Stored data Start Marker

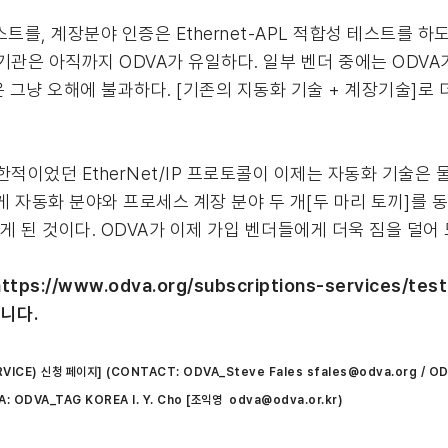
테스트를, 계장분야 인증은 Ethernet-APL 적합성 테스트를 하
기관은 아직까지 ODVA가 유일하다. 일부 벤더 중에는 ODVA
은 그냥 오해에 불과하다. [기존의 지동화 기술 + 계장기술]로
이었던 EtherNet/IP 프로토콜이 이제는 자동화 기술은 물론
게 자동화 분야와 프로세스 계장 분야 두 개[두 마리 토끼]를
수 있게 된 것이다. ODVA가 이제 가입 벤더들에게 더욱 짐을 덜어
s://www.odva.org/subscriptions-services/test-
랍니다.
E) 신청 페이지] (CONTACT: ODVA_Steve Fales sfales@odva.org / OD
: ODVA_TAG KOREA I. Y. Cho [조익영 odva@odva.or.kr)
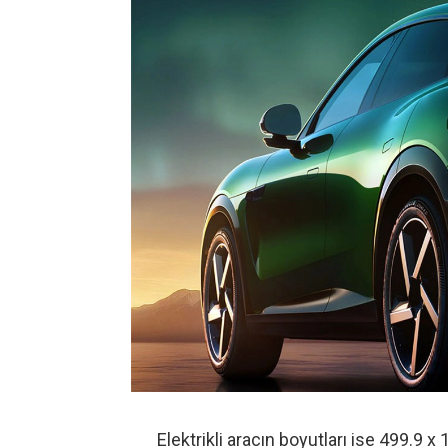
Elektrikli aracın boyutları ise 499.9 x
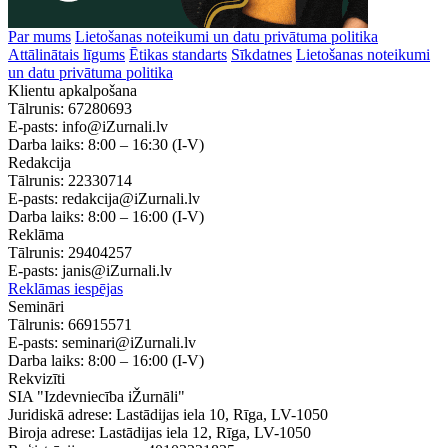
Par mums
Lietošanas noteikumi un datu privātuma politika
Attālinātais līgums
Ētikas standarts
Sīkdatnes
Lietošanas noteikumi
un datu privātuma politika
Klientu apkalpošana
Tālrunis:
67280693
E-pasts:
info@iZurnali.lv
Darba laiks:
8:00 – 16:30
(I-V)
Redakcija
Tālrunis:
22330714
E-pasts:
redakcija@iZurnali.lv
Darba laiks:
8:00 – 16:00
(I-V)
Reklāma
Tālrunis:
29404257
E-pasts:
janis@iZurnali.lv
Reklāmas iespējas
Semināri
Tālrunis:
66915571
E-pasts:
seminari@iZurnali.lv
Darba laiks:
8:00 – 16:00
(I-V)
Rekvizīti
SIA "Izdevniecība iŽurnāli"
Juridiskā adrese: Lastādijas iela 10, Rīga, LV-1050
Biroja adrese: Lastādijas iela 12, Rīga, LV-1050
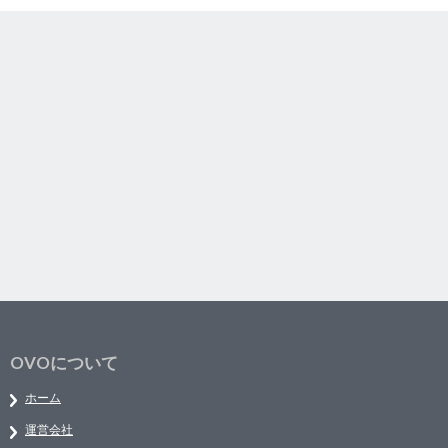
OVOについて
ホーム
運営会社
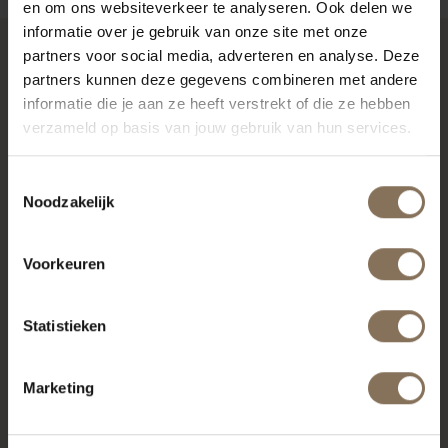
en om ons websiteverkeer te analyseren. Ook delen we
informatie over je gebruik van onze site met onze
partners voor social media, adverteren en analyse. Deze
RECENT BEKEKEN
partners kunnen deze gegevens combineren met andere
informatie die je aan ze heeft verstrekt of die ze hebben
verzameld op basis van jouw gebruik van hun services.
Toestemmingsselectie
Noodzakelijk
Voorkeuren
Statistieken
OLGER EETTAFELBANK |
Marketing
WALNOOT
VANAF
€ 1.065,00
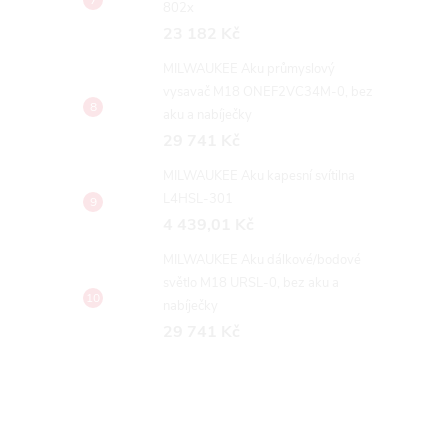
802x
23 182 Kč
MILWAUKEE Aku průmyslový
vysavač M18 ONEF2VC34M-0, bez
aku a nabíječky
29 741 Kč
MILWAUKEE Aku kapesní svítilna
L4HSL-301
4 439,01 Kč
MILWAUKEE Aku dálkové/bodové
světlo M18 URSL-0, bez aku a
nabíječky
29 741 Kč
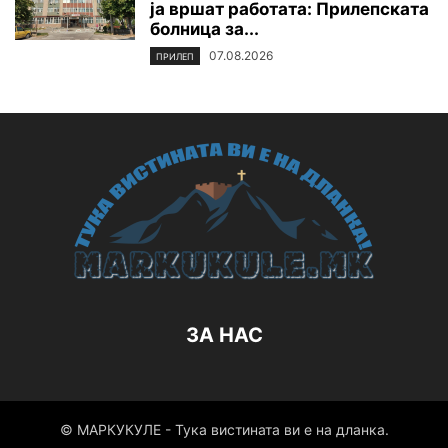
ја вршат работата: Прилепската
болница за...
07.08.2026
ПРИЛЕП
ЗА НАС
© МАРКУКУЛЕ - Тука вистината ви е на дланка.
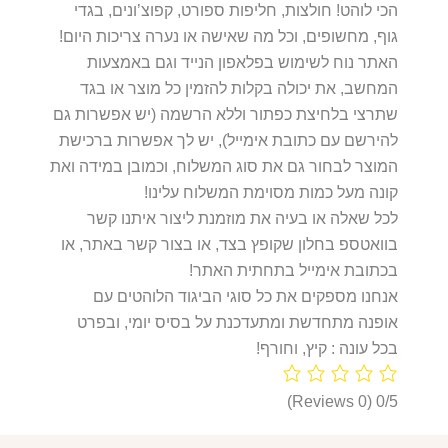
הכי לוהט! חולצות, חליפות ספורט, קפוצ’ונים, בגדי
גוף, מחשופים, וכל מה שאישה או נערה צריכות היום!
האתר נוח לשימוש בפלאפון הנייד וגם באמצעות
המחשב, את יכולה בקלות להזמין כל מוצר או בגד
שתרצי בלחיצת כפתור וללא הרשמה (יש אפשרות גם
להירשם עם כתובת אימייל), יש לך אפשרות ברכישת
המוצר לבחור גם את סוג המשלוח, וכמובן במידה ואת
קונה מעל כמות מסוימת המשלוח עלינו!
לכל שאלה או בעיה את מוזמנת ליצור איתנו קשר
בוואטספ בחלון שקופץ בצד, או בצור קשר באתר, או
בכתובת אימייל בתחתית האתר!
אנחנו מספקים את כל סוגי הביגוד הלוהטים עם
אופנה מתחדשת ומתעדכנת על בסיס יומי, ובפרט
בכל עונה : קיץ, וחורף!
(0 Reviews)
0/5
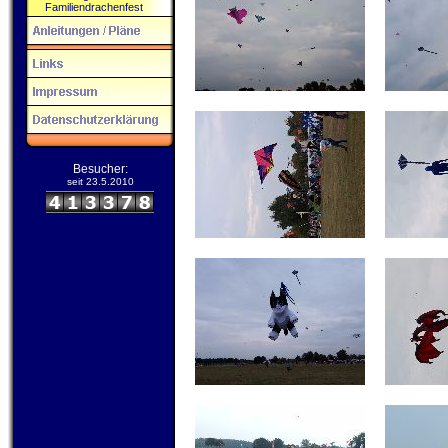
Familiendrachenfest
Besucher:
seit 23.5.2010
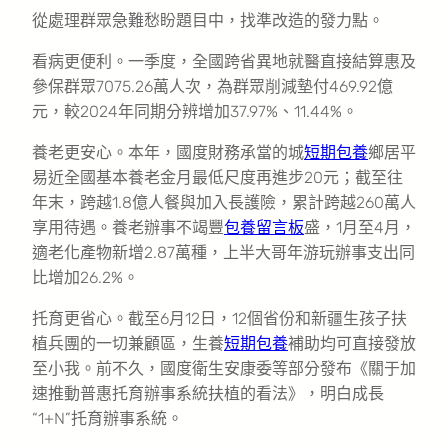
從處理群眾急難愁盼題目中，找準改造的發力點。
看病更便利。一季度，全國跨省異地就醫直接結算惠及
參保群眾7075.26萬人次，為群眾削減墊付469.92億
元，較2024年同期分辨增加37.97%、11.44%。
養老更安心。本年，國度財務承當的城
短期包養
鄉居平
易近全國基本養老金月最低尺度再進步20元；截至往
年末，跨越1.8億人餐與加入長護險，累計跨越260萬人
享用待遇。養老辦事不竭豐
包養留言板
盛，1月至4月，
適老化產物新增2.87萬種，上半大哥年游玩辦事支出同
比增加26.2%。
托育更省心。截至6月12日，12個省份和新疆生孩子扶
植兵團的一切兼顧區，生養
短期包養
補助均可直接發放
至小我。前不久，國度衛生安康委等部分發布《關于加
速推動普惠托育辦事系統扶植的看法》，明白成長
“1+N”托育辦事系統。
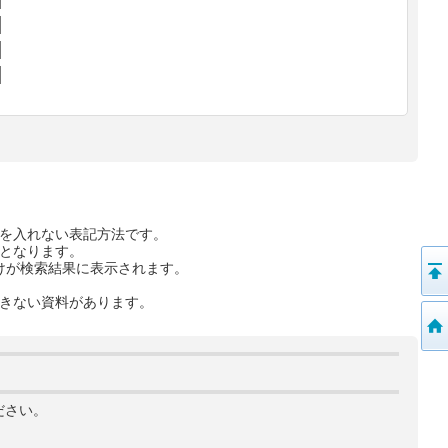
を入れない表記方法です。
となります。
けが検索結果に表示されます。
きない資料があります。
ださい。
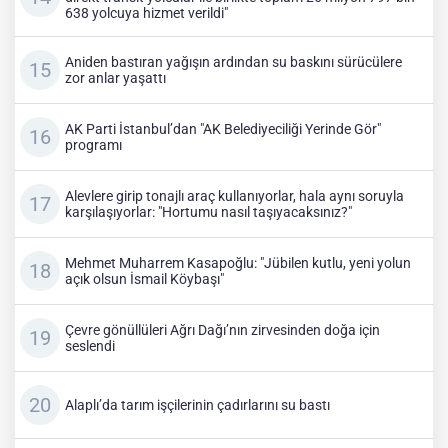
638 yolcuya hizmet verildi"
Aniden bastıran yağışın ardından su baskını sürücülere
zor anlar yaşattı
AK Parti İstanbul’dan "AK Belediyeciliği Yerinde Gör"
programı
Alevlere girip tonajlı araç kullanıyorlar, hala aynı soruyla
karşılaşıyorlar: "Hortumu nasıl taşıyacaksınız?"
Mehmet Muharrem Kasapoğlu: "Jübilen kutlu, yeni yolun
açık olsun İsmail Köybaşı"
Çevre gönüllüleri Ağrı Dağı’nın zirvesinden doğa için
seslendi
Alaplı’da tarım işçilerinin çadırlarını su bastı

Stored data End Marker

Would you set down the material exactly as it stands, without the pictures?

# Answer space:
테스트를, 계장분야 인증은 Ethernet-APL 적합성 테스트를 하
기관은 아직까지 ODVA가 유일하다. 일부 벤더 중에는 ODVA
은 그냥 오해에 불과하다. [기존의 지동화 기술 + 계장기술]로
이었던 EtherNet/IP 프로토콜이 이제는 자동화 기술은 물론
게 자동화 분야와 프로세스 계장 분야 두 개[두 마리 토끼]를
수 있게 된 것이다. ODVA가 이제 가입 벤더들에게 더욱 짐을 덜어
s://www.odva.org/subscriptions-services/test-
랍니다.
E) 신청 페이지] (CONTACT: ODVA_Steve Fales sfales@odva.org / OD
: ODVA_TAG KOREA I. Y. Cho [조익영 odva@odva.or.kr)
Elektrikli aracın boyutları ise 499.9 x
Par mums
Lietošanas noteikumi un datu privātuma politika
Attālinātais līgums
Ētikas standarts
Sīkdatnes
Lietošanas noteikumi
un datu privātuma politika
Klientu apkalpošana
Tālrunis:
67280693
E-pasts:
info@iZurnali.lv
Darba laiks:
8:00 – 16:30
(I-V)
Redakcija
Tālrunis:
22330714
E-pasts:
redakcija@iZurnali.lv
Darba laiks:
8:00 – 16:00
(I-V)
Reklāma
Tālrunis:
29404257
E-pasts:
janis@iZurnali.lv
Reklāmas iespējas
Semināri
Tālrunis:
66915571
E-pasts:
seminari@iZurnali.lv
Darba laiks:
8:00 – 16:00
(I-V)
Rekvizīti
SIA "Izdevniecība iŽurnāli"
Juridiskā adrese: Lastādijas iela 10, Rīga, LV-1050
Biroja adrese: Lastādijas iela 12, Rīga, LV-1050
OVOについて
ホーム
運営会社
en om ons websiteverkeer te analyseren. Ook delen we
informatie over je gebruik van onze site met onze
partners voor social media, adverteren en analyse. Deze
RECENT BEKEKEN
partners kunnen deze gegevens combineren met andere
informatie die je aan ze heeft verstrekt of die ze hebben
verzameld op basis van jouw gebruik van hun services.
Toestemmingsselectie
Noodzakelijk
Voorkeuren
Statistieken
OLGER EETTAFELBANK |
Marketing
WALNOOT
VANAF
€ 1.065,00
802x
23 182 Kč
MILWAUKEE Aku průmyslový
vysavač M18 ONEF2VC34M-0, bez
aku a nabíječky
29 741 Kč
MILWAUKEE Aku kapesní svítilna
L4HSL-301
4 439,01 Kč
MILWAUKEE Aku dálkové/bodové
světlo M18 URSL-0, bez aku a
nabíječky
29 741 Kč
ја вршат работата: Прилепската
болница за...
07.08.2026
ПРИЛЕП
ЗА НАС
© МАРКУКУЛЕ - Тука вистината ви е на дланка.
הכי לוהט! חולצות, חליפות ספורט, קפוצ’ונים, בגדי
גוף, מחשופים, וכל מה שאישה או נערה צריכות היום!
האתר נוח לשימוש בפלאפון הנייד וגם באמצעות
המחשב, את יכולה בקלות להזמין כל מוצר או בגד
שתרצי בלחיצת כפתור וללא הרשמה (יש אפשרות גם
להירשם עם כתובת אימייל), יש לך אפשרות ברכישת
המוצר לבחור גם את סוג המשלוח, וכמובן במידה ואת
קונה מעל כמות מסוימת המשלוח עלינו!
לכל שאלה או בעיה את מוזמנת ליצור איתנו קשר
בוואטספ בחלון שקופץ בצד, או בצור קשר באתר, או
בכתובת אימייל בתחתית האתר!
אנחנו מספקים את כל סוגי הביגוד הלוהטים עם
אופנה מתחדשת ומתעדכנת על בסיס יומי, ובפרט
בכל עונה : קיץ, וחורף!
(0 Reviews)
0/5
Familiendrachenfest
Besucher:
seit 23.5.2010
從處理群眾急難愁盼題目中，找準改造的發力點。
看病更便利。一季度，全國跨省異地就醫直接結算惠及
參保群眾7075.26萬人次，為群眾削減墊付469.92億
元，較2024年同期分辨增加37.97%、11.44%。
養老更安心。本年，國度財務承當的城
短期包養
鄉居平
易近全國基本養老金月最低尺度再進步20元；截至往
年末，跨越1.8億人餐與加入長護險，累計跨越260萬人
享用待遇。養老辦事不竭豐
包養留言板
盛，1月至4月，
適老化產物新增2.87萬種，上半大哥年游玩辦事支出同
比增加26.2%。
托育更省心。截至6月12日，12個省份和新疆生孩子扶
植兵團的一切兼顧區，生養
短期包養
補助均可直接發放
至小我。前不久，國度衛生安康委等部分發布《關于加
速推動普惠托育辦事系統扶植的看法》，明白成長
“1+N”托育辦事系統。
を入れない表記方法です。
となります。
けが検索結果に表示されます。
きない資料があります。
ださい。
638 yolcuya hizmet verildi"
Aniden bastıran yağışın ardından su baskını sürücülere
zor anlar yaşattı
AK Parti İstanbul’dan "AK Belediyeciliği Yerinde Gör"
programı
Alevlere girip tonajlı araç kullanıyorlar, hala aynı soruyla
karşılaşıyorlar: "Hortumu nasıl taşıyacaksınız?"
Mehmet Muharrem Kasapoğlu: "Jübilen kutlu, yeni yolun
açık olsun İsmail Köybaşı"
Çevre gönüllüleri Ağrı Dağı’nın zirvesinden doğa için
seslendi
Alaplı’da tarım işçilerinin çadırlarını su bastı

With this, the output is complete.